The five major credit card companies have teamed up in the
interest of better security.
American Express, Discover Financial Services, JCB,
MasterCard Worldwide and Visa International announced on Thursday the creation
of an organisation to develop and maintain security standards for credit and
debit card payments. It's the first time the five brands have agreed on a
single, common framework.
The newly formed Payment Card International (PCI) Security
Standards Council will manage the PCI Data Security Standard, first established
in January 2005 with the intention of making its implementation more efficient
for all parties involved in a payment card transaction.

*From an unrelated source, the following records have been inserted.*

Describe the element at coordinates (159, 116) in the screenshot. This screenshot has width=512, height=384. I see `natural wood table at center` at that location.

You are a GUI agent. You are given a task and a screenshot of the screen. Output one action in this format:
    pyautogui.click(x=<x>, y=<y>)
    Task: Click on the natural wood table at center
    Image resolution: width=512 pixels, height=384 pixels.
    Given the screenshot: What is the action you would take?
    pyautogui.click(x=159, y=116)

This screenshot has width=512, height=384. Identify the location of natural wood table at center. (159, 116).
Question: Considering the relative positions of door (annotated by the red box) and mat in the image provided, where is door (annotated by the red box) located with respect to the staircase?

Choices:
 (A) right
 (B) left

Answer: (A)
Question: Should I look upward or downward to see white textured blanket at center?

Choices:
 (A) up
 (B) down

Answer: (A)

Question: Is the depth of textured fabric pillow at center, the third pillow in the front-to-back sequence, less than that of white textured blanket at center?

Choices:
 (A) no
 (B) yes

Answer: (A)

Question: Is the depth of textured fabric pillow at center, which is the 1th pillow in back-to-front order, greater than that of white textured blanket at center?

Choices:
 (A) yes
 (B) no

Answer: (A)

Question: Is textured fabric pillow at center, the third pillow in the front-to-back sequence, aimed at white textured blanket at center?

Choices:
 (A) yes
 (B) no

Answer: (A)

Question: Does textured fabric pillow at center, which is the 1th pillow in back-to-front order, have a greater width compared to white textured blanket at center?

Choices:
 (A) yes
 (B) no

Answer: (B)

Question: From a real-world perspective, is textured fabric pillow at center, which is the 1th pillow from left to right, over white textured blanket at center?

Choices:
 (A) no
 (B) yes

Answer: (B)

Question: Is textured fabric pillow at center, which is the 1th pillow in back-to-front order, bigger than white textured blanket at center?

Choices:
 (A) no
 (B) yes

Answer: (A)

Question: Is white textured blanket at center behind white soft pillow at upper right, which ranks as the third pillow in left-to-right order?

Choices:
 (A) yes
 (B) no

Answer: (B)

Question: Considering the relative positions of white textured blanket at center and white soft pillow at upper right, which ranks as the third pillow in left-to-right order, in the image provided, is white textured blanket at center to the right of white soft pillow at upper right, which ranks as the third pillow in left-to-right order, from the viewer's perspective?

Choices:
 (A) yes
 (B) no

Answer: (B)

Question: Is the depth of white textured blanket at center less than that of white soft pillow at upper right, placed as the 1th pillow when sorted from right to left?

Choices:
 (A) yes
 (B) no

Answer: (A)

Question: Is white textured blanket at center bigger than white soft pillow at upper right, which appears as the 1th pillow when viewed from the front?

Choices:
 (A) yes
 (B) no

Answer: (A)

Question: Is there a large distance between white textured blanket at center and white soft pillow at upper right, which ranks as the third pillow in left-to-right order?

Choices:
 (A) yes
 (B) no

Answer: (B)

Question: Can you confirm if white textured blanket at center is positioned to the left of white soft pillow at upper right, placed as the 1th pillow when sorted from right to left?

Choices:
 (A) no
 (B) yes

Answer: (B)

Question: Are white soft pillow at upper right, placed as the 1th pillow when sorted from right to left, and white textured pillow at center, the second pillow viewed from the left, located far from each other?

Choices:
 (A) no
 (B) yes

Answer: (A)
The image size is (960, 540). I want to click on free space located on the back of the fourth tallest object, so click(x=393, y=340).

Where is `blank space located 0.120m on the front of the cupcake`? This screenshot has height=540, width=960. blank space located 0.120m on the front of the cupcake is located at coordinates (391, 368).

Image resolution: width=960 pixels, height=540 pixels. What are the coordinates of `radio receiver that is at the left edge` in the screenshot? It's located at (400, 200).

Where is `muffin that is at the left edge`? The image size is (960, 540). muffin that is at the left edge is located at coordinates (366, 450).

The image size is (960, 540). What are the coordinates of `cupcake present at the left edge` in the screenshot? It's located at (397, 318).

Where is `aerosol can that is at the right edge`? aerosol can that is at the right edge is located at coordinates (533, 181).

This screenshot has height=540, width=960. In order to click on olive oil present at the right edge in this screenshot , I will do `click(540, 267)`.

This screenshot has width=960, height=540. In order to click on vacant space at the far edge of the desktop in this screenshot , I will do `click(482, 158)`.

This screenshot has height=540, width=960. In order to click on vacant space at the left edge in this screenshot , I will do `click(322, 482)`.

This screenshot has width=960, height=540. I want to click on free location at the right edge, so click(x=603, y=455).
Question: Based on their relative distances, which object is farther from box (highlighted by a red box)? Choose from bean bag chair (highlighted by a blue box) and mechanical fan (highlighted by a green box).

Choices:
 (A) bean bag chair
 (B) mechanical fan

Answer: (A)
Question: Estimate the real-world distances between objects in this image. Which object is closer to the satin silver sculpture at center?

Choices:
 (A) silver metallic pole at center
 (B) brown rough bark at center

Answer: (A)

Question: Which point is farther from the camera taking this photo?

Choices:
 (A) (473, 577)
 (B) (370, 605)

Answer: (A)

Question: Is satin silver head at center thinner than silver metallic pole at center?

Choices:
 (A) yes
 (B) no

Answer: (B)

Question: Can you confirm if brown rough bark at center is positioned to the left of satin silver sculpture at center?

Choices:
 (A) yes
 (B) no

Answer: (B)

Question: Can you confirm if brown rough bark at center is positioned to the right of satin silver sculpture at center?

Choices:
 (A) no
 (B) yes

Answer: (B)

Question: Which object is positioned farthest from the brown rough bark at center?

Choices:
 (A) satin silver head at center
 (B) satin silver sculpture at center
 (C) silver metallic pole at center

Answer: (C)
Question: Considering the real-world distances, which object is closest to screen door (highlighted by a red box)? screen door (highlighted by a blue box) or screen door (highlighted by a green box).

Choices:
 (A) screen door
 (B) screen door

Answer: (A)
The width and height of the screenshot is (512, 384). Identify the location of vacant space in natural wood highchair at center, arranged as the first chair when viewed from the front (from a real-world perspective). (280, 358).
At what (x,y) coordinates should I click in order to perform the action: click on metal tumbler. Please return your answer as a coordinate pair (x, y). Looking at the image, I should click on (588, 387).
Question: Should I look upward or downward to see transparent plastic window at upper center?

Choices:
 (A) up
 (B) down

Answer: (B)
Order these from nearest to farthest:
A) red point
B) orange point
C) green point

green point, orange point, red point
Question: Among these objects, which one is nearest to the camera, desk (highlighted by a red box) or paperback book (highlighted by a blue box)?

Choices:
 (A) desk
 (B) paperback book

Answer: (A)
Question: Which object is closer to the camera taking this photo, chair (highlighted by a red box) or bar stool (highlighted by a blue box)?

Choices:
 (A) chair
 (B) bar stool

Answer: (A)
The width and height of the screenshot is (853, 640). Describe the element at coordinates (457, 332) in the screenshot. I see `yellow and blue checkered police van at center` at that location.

That includes
merchants, payment processors, point-of-sale vendors, financial institutions
and more than a billion card holders worldwide.
The companies have come together despite being in
competition with each other because they say ensuring better security will
benefit everyone.
"First of all, it's to protect the information of our
mutual customers and to make the process of data security compliance
easier," said Rob Tourt, vice president of network services for Discover.
Having a single data security standard is a critical issue
for the entire industry and will simplify the process, said Brian Buckley,
Visa's senior vice president of international risk management.
Having the common accepted set of rules should foster broader compliance, said Bruce Rutherford, MasterCard's vice president of payments. Those rules include instructions on proper data encryption, common technical standards and security audit procedures.
The first action of the new council was to update the PCI security standard, which was promised in May. The revision gives instructions for how to implement the new standards and clarifies language that was previously considered vague. For example, terms such as "periodically" and "regularly" were swapped for definite deadlines like "annually" or "quarterly" where appropriate. A statement released by the newly formed council said the revisions were the result of feedback from vendors, merchants and payment processors.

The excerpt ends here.